Aim of the task: Once you have read the entries, please say how many lines hold the string "Themes", giving the number only.

***** Records for the task *****

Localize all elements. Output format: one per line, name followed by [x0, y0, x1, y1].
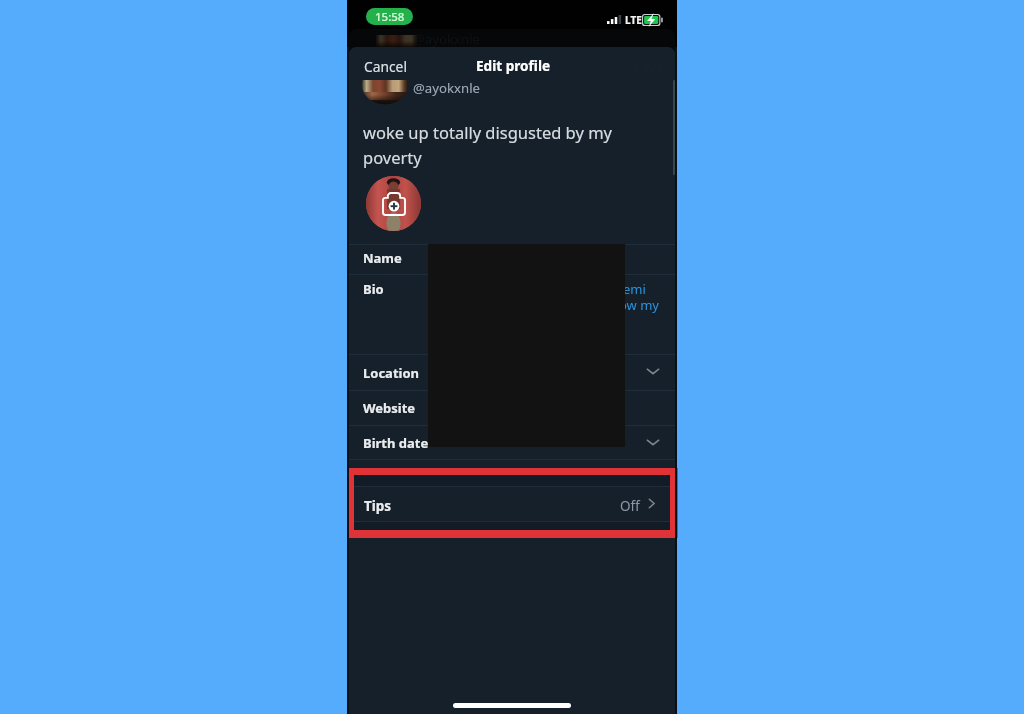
staticText: Website	[363, 399, 416, 417]
button[interactable]: Tips	[354, 475, 670, 530]
button[interactable]: Change profile photo	[366, 176, 421, 231]
staticText: Tips	[364, 497, 392, 515]
staticText: Bio	[363, 280, 384, 298]
button[interactable]: Cancel	[356, 53, 415, 80]
staticText: emi	[623, 280, 646, 298]
staticText: Name	[363, 249, 402, 267]
button[interactable]: Name	[347, 244, 677, 274]
staticText: 15:58	[375, 9, 405, 25]
staticText: Location	[363, 364, 419, 382]
staticText: Cancel	[364, 57, 407, 76]
button[interactable]: Bio	[347, 274, 677, 354]
staticText: @ayokxnle	[413, 30, 480, 48]
staticText: ow my	[619, 296, 659, 314]
button[interactable]: Website	[347, 390, 677, 425]
button[interactable]: Location	[347, 354, 677, 390]
staticText: Edit profile	[476, 56, 551, 75]
button[interactable]: Birth date	[347, 425, 677, 459]
staticText: woke up totally disgusted by my	[363, 121, 612, 143]
staticText: poverty	[363, 146, 422, 168]
staticText: Off	[620, 497, 640, 515]
staticText: @ayokxnle	[413, 79, 480, 97]
staticText: LTE	[625, 13, 642, 27]
staticText: Birth date	[363, 434, 429, 452]
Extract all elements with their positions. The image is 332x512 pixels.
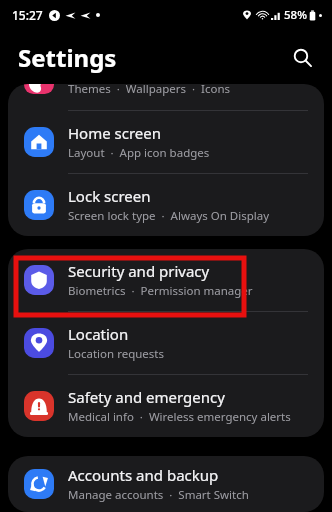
staticText: Manage accounts · Smart Switch — [68, 487, 249, 503]
staticText: Lock screen — [68, 186, 151, 206]
staticText: 58% — [284, 7, 307, 23]
staticText: Settings — [18, 41, 117, 74]
staticText: Home screen — [68, 123, 162, 143]
button[interactable]: Themes · Wallpapers · Icons — [8, 84, 324, 110]
staticText: Screen lock type · Always On Display — [68, 208, 270, 224]
staticText: Location requests — [68, 346, 164, 362]
staticText: Safety and emergency — [68, 387, 225, 407]
staticText: Security and privacy — [68, 261, 210, 281]
button[interactable]: Home screen — [8, 111, 324, 173]
button[interactable]: Safety and emergency — [8, 375, 324, 437]
staticText: Accounts and backup — [68, 465, 219, 485]
staticText: Layout · App icon badges — [68, 145, 210, 161]
button[interactable]: Security and privacy — [8, 249, 324, 311]
button[interactable]: Lock screen — [8, 174, 324, 236]
button[interactable]: Search — [284, 39, 320, 75]
staticText: 15:27 — [12, 7, 43, 23]
button[interactable]: Accounts and backup — [8, 456, 324, 512]
staticText: Medical info · Wireless emergency alerts — [68, 409, 291, 425]
staticText: Biometrics · Permission manager — [68, 283, 253, 299]
staticText: Themes · Wallpapers · Icons — [68, 84, 230, 97]
staticText: Location — [68, 324, 129, 344]
button[interactable]: Location — [8, 312, 324, 374]
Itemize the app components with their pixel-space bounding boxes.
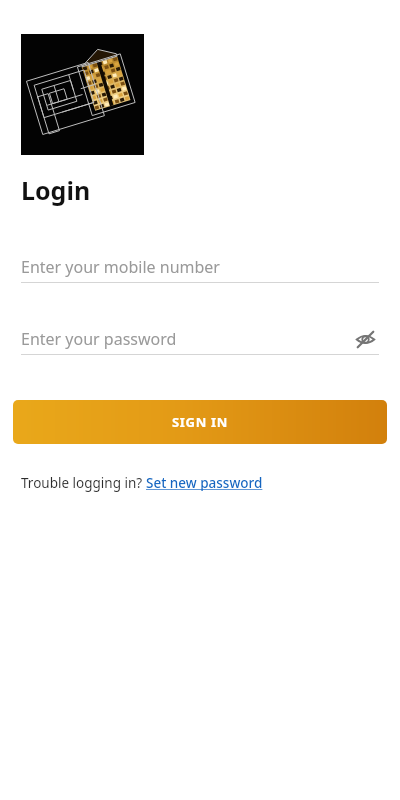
button[interactable]: SIGN IN	[13, 400, 387, 444]
button[interactable]: Set new password	[146, 474, 263, 492]
staticText: SIGN IN	[172, 413, 229, 431]
staticText: Login	[21, 173, 91, 207]
staticText: Enter your mobile number	[21, 256, 220, 278]
button[interactable]: Show password	[351, 325, 379, 353]
staticText: Trouble logging in?	[21, 474, 146, 492]
button[interactable]: Enter your mobile number	[21, 251, 379, 283]
button[interactable]: Enter your password	[21, 328, 177, 350]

*****

Written solution: 2